Reserve Bank of India (Functions)

In this article we will discuss Reserve Bank of India (Functions)

In this article, we will discuss Reserve Bank of India (Functions). So, let’s get started.


The Issuer of Bank Notes
The most important function of RBI is the issuance of currency notes and coins, except the one rupee note and coin which are issued by the Ministry of Finance. All other notes bear the signature of the RBI Governor. However, the agency of distribution of all notes and coins issued by the Government of India is the Reserve Bank of India.

Banker to the Government
Another chief function of RBI is that it takes care of the banking needs of the government, which includes maintaining & operating the deposit accounts of the government, collecting the receipts of funds, and making payments on behalf of the Government of India. It also represents the Indian Government, as a member of the International Monetary Fund and the World Bank.

Custodian of Cash Reserves of Commercial Banks
The commercial banks are required to maintain the cash reserves at a rate decided by the RBI in its monetary policy.

Custodian of Foreign Exchange Reserve
Another of the important functions of RBI is maintaining a reserve of foreign currencies that enables the RBI to deal with any crisis situation.

Lender of the Last Resort
Often regarded as the banker of banks, the RBI acts as a parent to all commercial banks in India.

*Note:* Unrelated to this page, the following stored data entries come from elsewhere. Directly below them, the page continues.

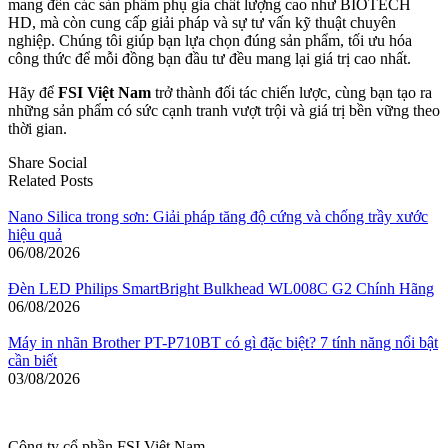
mang đến các sản phẩm phụ gia chất lượng cao như BIOTECH
HD, mà còn cung cấp giải pháp và sự tư vấn kỹ thuật chuyên
nghiệp. Chúng tôi giúp bạn lựa chọn đúng sản phẩm, tối ưu hóa
công thức để mỗi đồng bạn đầu tư đều mang lại giá trị cao nhất.
Hãy để
FSI Việt Nam
trở thành đối tác chiến lược, cùng bạn tạo ra
những sản phẩm có sức cạnh tranh vượt trội và giá trị bền vững theo
thời gian.
Share Social
Related Posts
Nano Silica trong sơn: Giải pháp tăng độ cứng và chống trầy xước
hiệu quả
06/08/2026
Đèn LED Philips SmartBright Bulkhead WL008C G2 Chính Hãng
06/08/2026
Máy in nhãn Brother PT-P710BT có gì đặc biệt? 7 tính năng nổi bật
cần biết
03/08/2026
Công ty cổ phần FSI Việt Nam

Thus, it becomes the lender of the last resort for all banks when they are in a crisis situation. RBI helps them by lending money, although at higher RoI, to sail through the tide of financial difficulties.

Controller of Credit
RBI controls the credit created by the commercial banks in India, in accordance with the economic priorities of the government of India. RBI uses quantitative and qualitative methods to control and regulate the flow of money in the market. These are implemented by announcing monetary policies at regular intervals. The monetary policy involves the management of interest rates and money supply. The central bank of India tweaks the money supply to achieve objectives such as liquidity, inflation, and consumption.